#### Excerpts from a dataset
------------------------------------
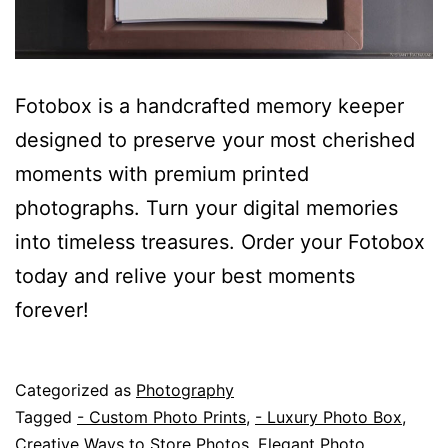
Fotobox is a handcrafted memory keeper
designed to preserve your most cherished
moments with premium printed
photographs. Turn your digital memories
into timeless treasures. Order your Fotobox
today and relive your best moments
forever!
Published
Categorized as
Photography
June
Tagged
- Custom Photo Prints
,
- Luxury Photo Box
,
5,
Creative Ways to Store Photos
,
Elegant Photo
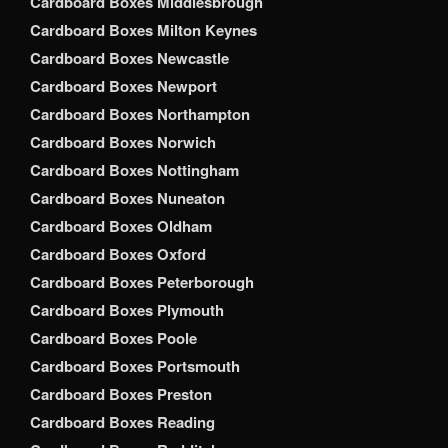
Cardboard Boxes Middlesbrough
Cardboard Boxes Milton Keynes
Cardboard Boxes Newcastle
Cardboard Boxes Newport
Cardboard Boxes Northampton
Cardboard Boxes Norwich
Cardboard Boxes Nottingham
Cardboard Boxes Nuneaton
Cardboard Boxes Oldham
Cardboard Boxes Oxford
Cardboard Boxes Peterborough
Cardboard Boxes Plymouth
Cardboard Boxes Poole
Cardboard Boxes Portsmouth
Cardboard Boxes Preston
Cardboard Boxes Reading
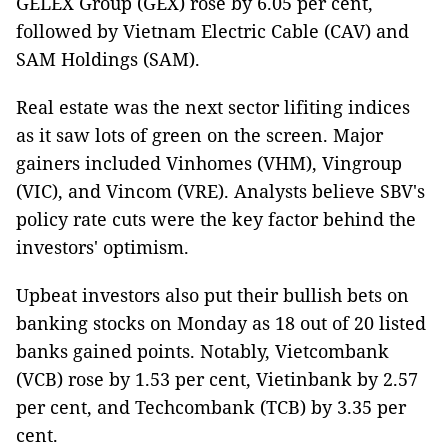
GELEX Group (GEX) rose by 6.05 per cent,
followed by Vietnam Electric Cable (CAV) and
SAM Holdings (SAM).
Real estate was the next sector lifiting indices
as it saw lots of green on the screen. Major
gainers included Vinhomes (VHM), Vingroup
(VIC), and Vincom (VRE). Analysts believe SBV's
policy rate cuts were the key factor behind the
investors' optimism.
Upbeat investors also put their bullish bets on
banking stocks on Monday as 18 out of 20 listed
banks gained points. Notably, Vietcombank
(VCB) rose by 1.53 per cent, Vietinbank by 2.57
per cent, and Techcombank (TCB) by 3.35 per
cent.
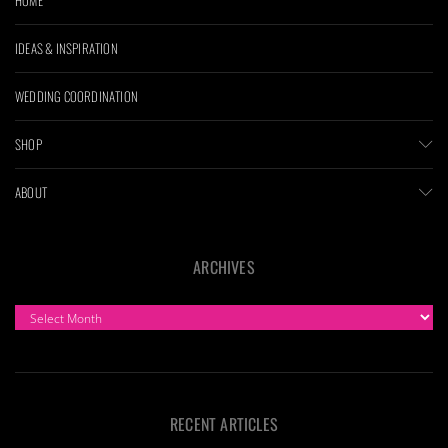
IDEAS & INSPIRATION
WEDDING COORDINATION
SHOP
ABOUT
ARCHIVES
ARCHIVES
RECENT ARTICLES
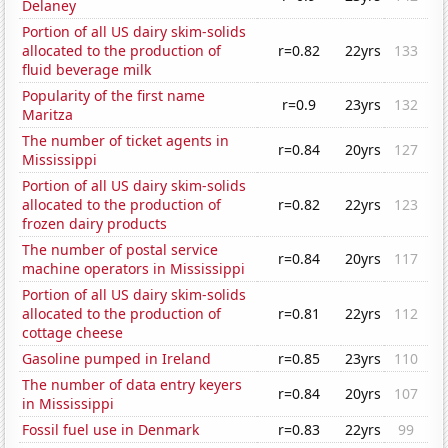
Delaney
Portion of all US dairy skim-solids
allocated to the production of
r=0.82
22yrs
133
fluid beverage milk
Popularity of the first name
r=0.9
23yrs
132
Maritza
The number of ticket agents in
r=0.84
20yrs
127
Mississippi
Portion of all US dairy skim-solids
allocated to the production of
r=0.82
22yrs
123
frozen dairy products
The number of postal service
r=0.84
20yrs
117
machine operators in Mississippi
Portion of all US dairy skim-solids
allocated to the production of
r=0.81
22yrs
112
cottage cheese
Gasoline pumped in Ireland
r=0.85
23yrs
110
The number of data entry keyers
r=0.84
20yrs
107
in Mississippi
Fossil fuel use in Denmark
r=0.83
22yrs
99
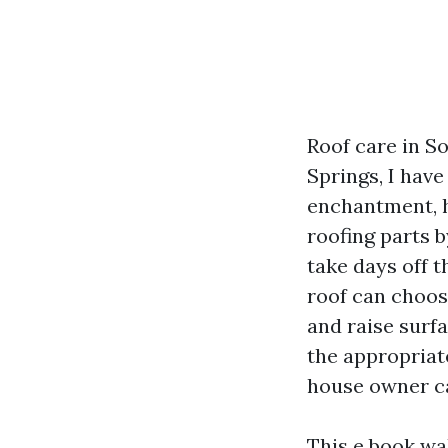
Roof care in So
Springs, I hav
enchantment, h
roofing parts b
take days off t
roof can choos
and raise surf
the appropriat
house owner ca
This e book wa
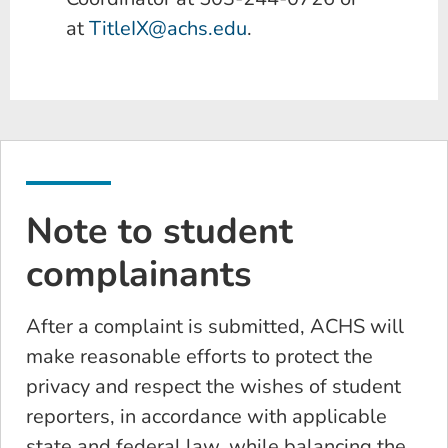
at
TitleIX@achs.edu
.
Note to student
complainants
After a complaint is submitted, ACHS will
make reasonable efforts to protect the
privacy and respect the wishes of student
reporters, in accordance with applicable
state and federal law, while balancing the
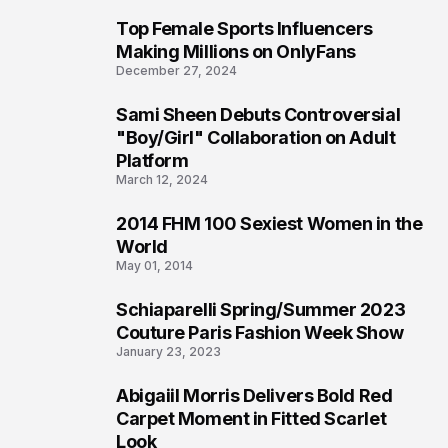
Top Female Sports Influencers
1
Making Millions on OnlyFans
December 27, 2024
Sami Sheen Debuts Controversial
2
"Boy/Girl" Collaboration on Adult
Platform
March 12, 2024
2014 FHM 100 Sexiest Women in the
3
World
May 01, 2014
Schiaparelli Spring/Summer 2023
4
Couture Paris Fashion Week Show
January 23, 2023
Abigaiil Morris Delivers Bold Red
5
Carpet Moment in Fitted Scarlet
Look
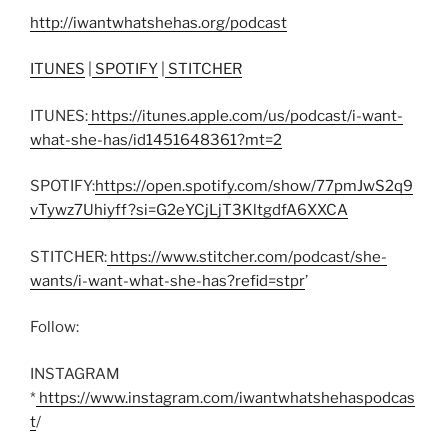
http://iwantwhatshehas.org/podcast
ITUNES
|
SPOTIFY
|
STITCHER
ITUNES:
https://itunes.apple.com/us/podcast/i-want-
what-she-has/id1451648361?mt=2
SPOTIFY:
https://open.spotify.com/show/77pmJwS2q9
vTywz7Uhiyff?si=G2eYCjLjT3KltgdfA6XXCA
STITCHER:
https://www.stitcher.com/podcast/she-
wants/i-want-what-she-has?refid=stpr
’
Follow:
INSTAGRAM
*
https://www.instagram.com/iwantwhatshehaspodcas
t
/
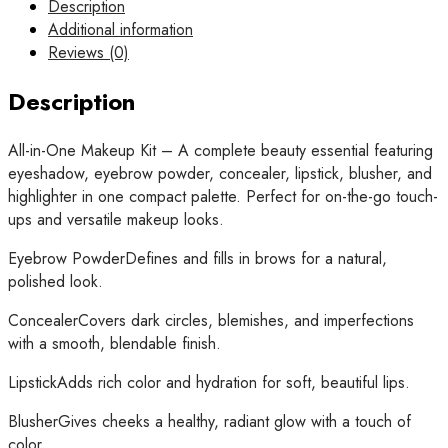
1
Description
Professional
Additional information
Makeup
Reviews (0)
Book
Palette
Description
–
All-
All-in-One Makeup Kit – A complete beauty essential featuring
in-
eyeshadow, eyebrow powder, concealer, lipstick, blusher, and
One
highlighter in one compact palette. Perfect for on-the-go touch-
Eyeshadow,
ups and versatile makeup looks.
Eyebrow
Powder,
Eyebrow PowderDefines and fills in brows for a natural,
Concealer,
polished look.
lipstick
ConcealerCovers dark circles, blemishes, and imperfections
,
with a smooth, blendable finish.
Blusher
&
LipstickAdds rich color and hydration for soft, beautiful lips.
Highlighter
Kit
BlusherGives cheeks a healthy, radiant glow with a touch of
quantity
color.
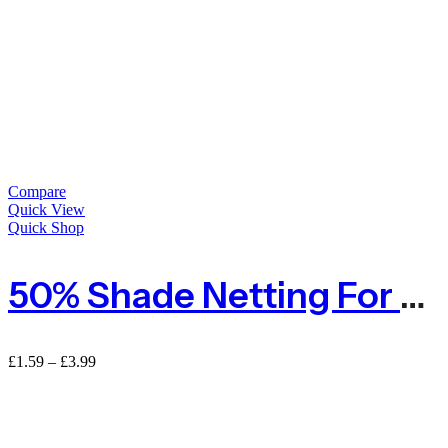
Compare
Quick View
Quick Shop
50% Shade Netting For Privacy – Sold By The METRE
£
1.59
–
£
3.99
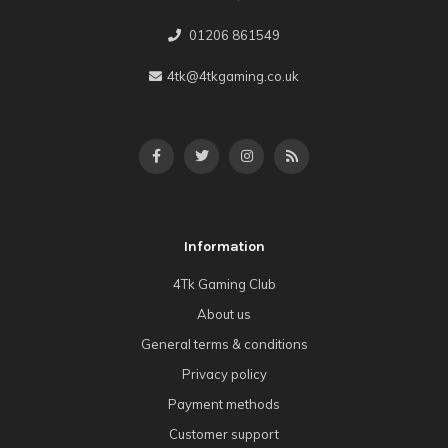
01206 861549
4tk@4tkgaming.co.uk
Information
4Tk Gaming Club
About us
General terms & conditions
Privacy policy
Payment methods
Customer support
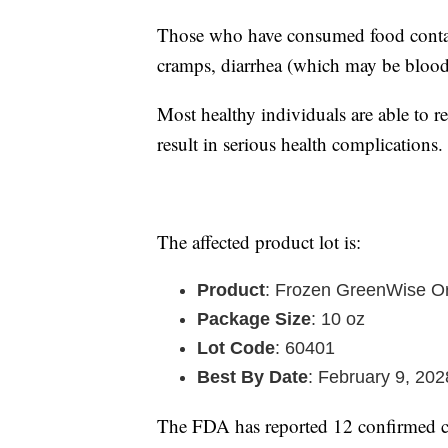
Those who have consumed food contam
cramps, diarrhea (which may be blood
Most healthy individuals are able to 
result in serious health complications.
The affected product lot is:
Product
: Frozen GreenWise Or
Package Size
: 10 oz
Lot Code
: 60401
Best By Date
: February 9, 202
The FDA has reported 12 confirmed ca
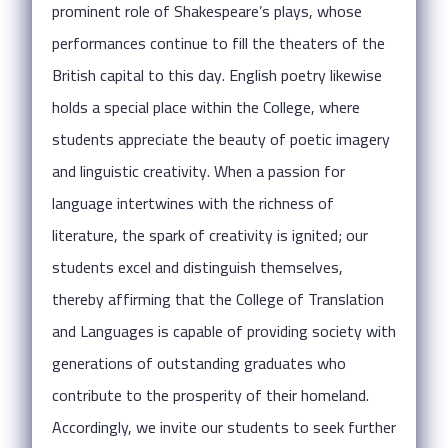
prominent role of Shakespeare’s plays, whose
performances continue to fill the theaters of the
British capital to this day. English poetry likewise
holds a special place within the College, where
students appreciate the beauty of poetic imagery
and linguistic creativity. When a passion for
language intertwines with the richness of
literature, the spark of creativity is ignited; our
students excel and distinguish themselves,
thereby affirming that the College of Translation
and Languages is capable of providing society with
generations of outstanding graduates who
contribute to the prosperity of their homeland.
Accordingly, we invite our students to seek further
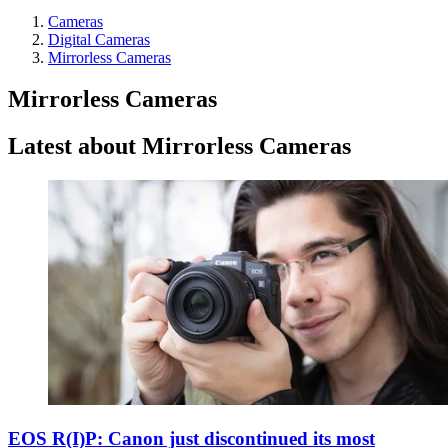
Cameras
Digital Cameras
Mirrorless Cameras
Mirrorless Cameras
Latest about Mirrorless Cameras
EOS R(I)P: Canon just discontinued its most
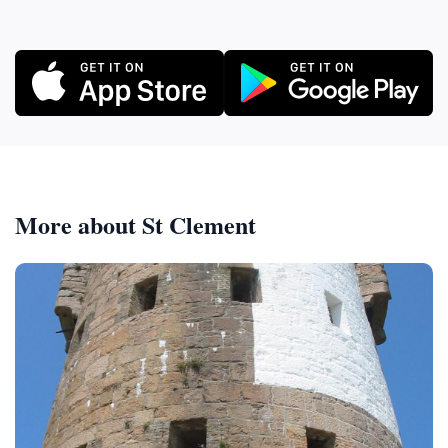
More about St Clement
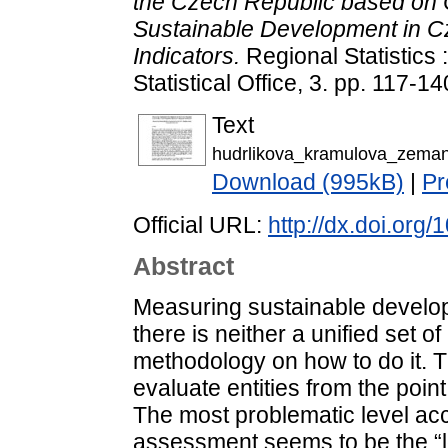
the Czech Republic based on 
Sustainable Development in 
Indicators.
Regional Statistics 
Statistical Office, 3. pp. 117-
Text
hudrlikova_kramulova_zeman
Download (995kB)
|
Pr
Official URL:
http://dx.doi.or
Abstract
Measuring sustainable developm
there is neither a unified set o
methodology on how to do it. Th
evaluate entities from the poin
The most problematic level ac
assessment seems to be the “l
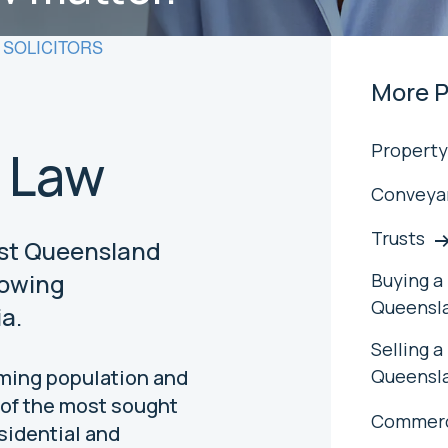
SOLICITORS
More P
Property
 Law
Conveya
Trusts
ast Queensland
Buying a 
rowing
Queensl
a.
Selling a
Queensl
oming population and
 of the most sought
Commerc
sidential and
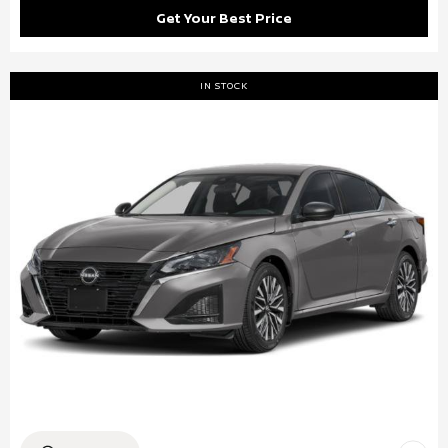
Get Your Best Price
IN STOCK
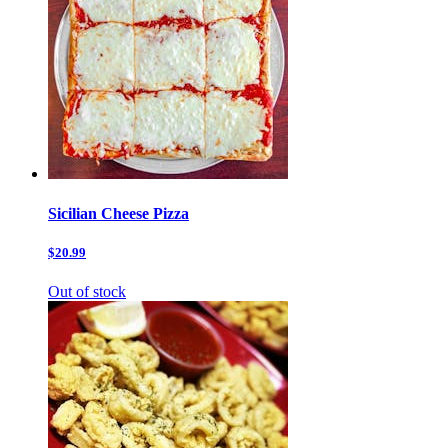
Sicilian Cheese Pizza
$20.99
Out of stock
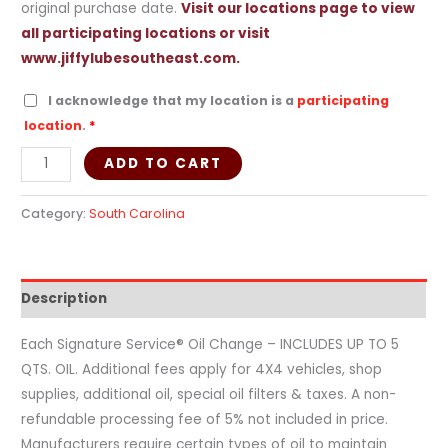
original purchase date.
Visit our locations page to view
all participating locations or visit
www.jiffylubesoutheast.com.
I acknowledge that my location is a
participating
location
.
*
ADD TO CART
Category:
South Carolina
Description
Each Signature Service® Oil Change – INCLUDES UP TO 5
QTS. OIL. Additional fees apply for 4X4 vehicles, shop
supplies, additional oil, special oil filters & taxes. A non-
refundable processing fee of 5% not included in price.
Manufacturers require certain types of oil to maintain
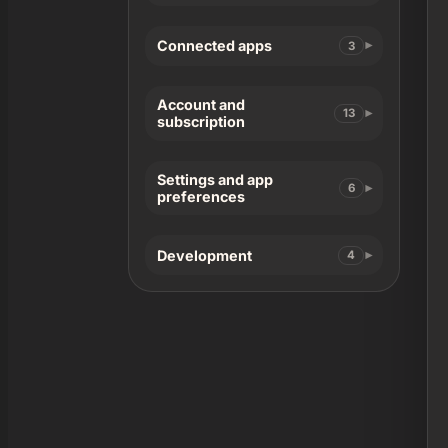
Connected apps
3
Account and
13
subscription
Settings and app
6
preferences
Development
4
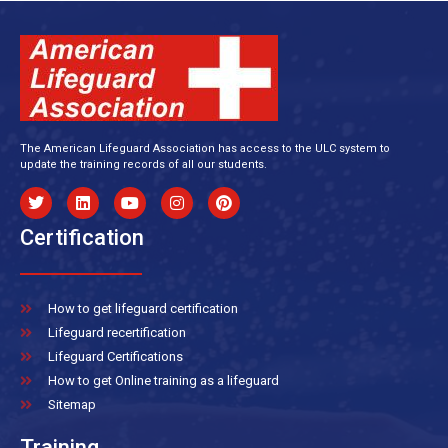
The American Lifeguard Association has access to the ULC system to
update the training records of all our students.
Certification
How to get lifeguard certification
Lifeguard recertification
Lifeguard Certifications
How to get Online training as a lifeguard
Sitemap
Training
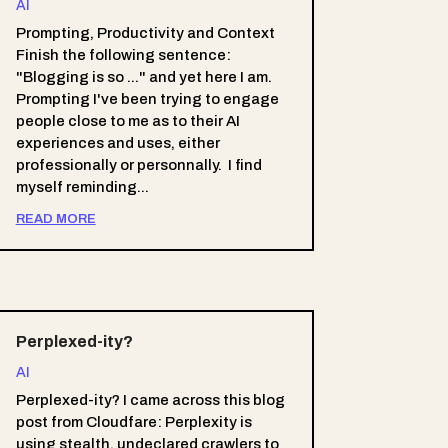
AI
Prompting, Productivity and Context
Finish the following sentence:
"Blogging is so ..." and yet here I am.
Prompting I've been trying to engage
people close to me as to their AI
experiences and uses, either
professionally or personnally. I find
myself reminding...
READ MORE
Perplexed-ity?
AI
Perplexed-ity? I came across this blog
post from Cloudfare: Perplexity is
using stealth, undeclared crawlers to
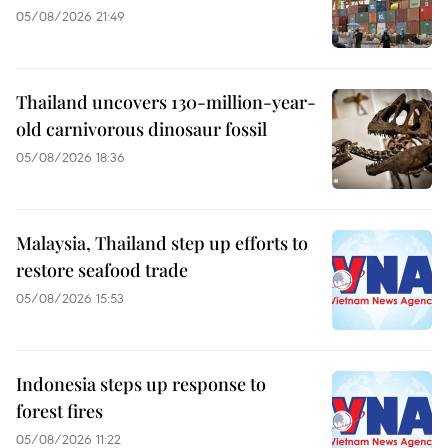
05/08/2026 21:49
Thailand uncovers 130-million-year-
old carnivorous dinosaur fossil
05/08/2026 18:36
Malaysia, Thailand step up efforts to
restore seafood trade
05/08/2026 15:53
Indonesia steps up response to
forest fires
05/08/2026 11:22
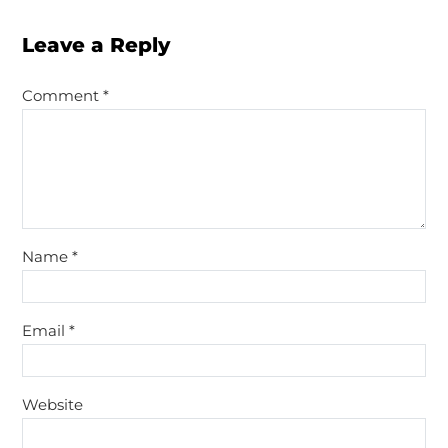
Leave a Reply
Comment
*
Name
*
Email
*
Website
------------------------------------
#### TASK REQUIREMENTS
Collect the complete line wherever the string "creativity" appears in the records.

#### RESULT
and linguistic creativity. When a passion for
literature, the spark of creativity is ignited; our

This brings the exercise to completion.